None of those '97 Wings have forgotten that most pundits picked the Flyers to beat them in the Finals.
"Going into the final against the Flyers the perception was the bigger, stronger Flyers were just going to be too much for us to handle and we got into Game 1 and by the end of Game 1 we felt we could compete with these guys and just keep doing what we're doing and we'd come out on top," Yzerman said.
Although current captain Henrik Zetterberg and coach Jeff Blashill were not with the Wings in 1997, both enjoyed the celebration.
"It was a nice moment for everyone," Zetterberg said. "We were out there a bit for the ceremony, a lot of legends on the ice."
The Wings drafted Zetterberg in 1999 and he was a rookie in 2002-03.
"I got pretty good relationships with a number of those guys, whether it was guys like Nick and Tomas that I had a chance to coach, or I've gotten to know Igor Larionov over the years and just real, real good people," Blashill said. "Darren McCarty, the whole crew, Joey Kocur, just real good people. As a Michigan guy, I lived that as a fan a little bit so it was pretty cool."

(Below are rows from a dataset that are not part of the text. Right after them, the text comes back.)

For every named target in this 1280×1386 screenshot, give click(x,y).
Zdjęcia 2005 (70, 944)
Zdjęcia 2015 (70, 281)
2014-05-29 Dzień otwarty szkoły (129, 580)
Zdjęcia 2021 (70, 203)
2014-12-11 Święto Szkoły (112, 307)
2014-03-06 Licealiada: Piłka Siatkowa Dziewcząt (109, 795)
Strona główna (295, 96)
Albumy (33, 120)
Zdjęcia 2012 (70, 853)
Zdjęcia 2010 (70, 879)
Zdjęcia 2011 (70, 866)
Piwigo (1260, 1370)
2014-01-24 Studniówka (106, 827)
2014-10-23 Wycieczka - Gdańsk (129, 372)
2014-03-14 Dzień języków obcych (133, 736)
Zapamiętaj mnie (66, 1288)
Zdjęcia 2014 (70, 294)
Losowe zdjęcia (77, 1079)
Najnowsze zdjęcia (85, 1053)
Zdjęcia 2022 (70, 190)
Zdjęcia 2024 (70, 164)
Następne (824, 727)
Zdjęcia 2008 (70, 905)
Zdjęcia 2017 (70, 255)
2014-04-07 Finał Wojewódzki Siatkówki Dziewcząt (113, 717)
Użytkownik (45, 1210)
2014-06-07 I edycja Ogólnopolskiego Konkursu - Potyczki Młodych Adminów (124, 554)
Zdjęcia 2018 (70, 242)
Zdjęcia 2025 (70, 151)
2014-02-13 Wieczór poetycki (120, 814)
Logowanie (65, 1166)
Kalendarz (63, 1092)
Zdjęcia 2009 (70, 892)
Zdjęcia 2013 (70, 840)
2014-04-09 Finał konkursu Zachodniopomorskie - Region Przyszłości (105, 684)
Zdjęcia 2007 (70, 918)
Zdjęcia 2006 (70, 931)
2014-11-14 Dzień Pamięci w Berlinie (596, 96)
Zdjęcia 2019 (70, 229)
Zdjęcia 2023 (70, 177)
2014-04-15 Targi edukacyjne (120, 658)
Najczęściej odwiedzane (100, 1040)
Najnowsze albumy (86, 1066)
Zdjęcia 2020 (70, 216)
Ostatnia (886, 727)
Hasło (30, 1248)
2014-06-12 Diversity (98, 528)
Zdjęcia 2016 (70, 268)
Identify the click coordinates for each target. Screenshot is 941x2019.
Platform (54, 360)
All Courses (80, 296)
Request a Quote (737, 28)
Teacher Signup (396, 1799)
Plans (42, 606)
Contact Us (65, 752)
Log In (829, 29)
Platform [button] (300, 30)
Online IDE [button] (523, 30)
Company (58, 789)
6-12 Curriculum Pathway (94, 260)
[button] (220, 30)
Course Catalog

The '97 team had a chance to tour the new Little Caesars Arena before the celebration at the Joe.
"It'll be a beautiful new building, I've seen drawings of it," Shanahan said. "It'll be great for the team, it'll be great for the city but you always feel a little bit bad when the old buildings close."
Said Holmstrom: "It was great to see, it's huge. I still love Detroit, the Joe here. That was my home for 18 years I was there at least, I played for 15, so that was my home. It's going to be nice to see the new building."
Lidstrom and Yzerman played their entire careers at Joe Louis Arena.
"It's been a fantastic building, a great building to play in," Yzerman said. "To watch games for the fans the atmosphere is fantastic, but I think it's time. Everything I've seen in the new building is spectacular. It's going to great for the organization. Everything that's going on around the building is going to be fantastic for the city as well.
"It's been a great building, but it's time to move on."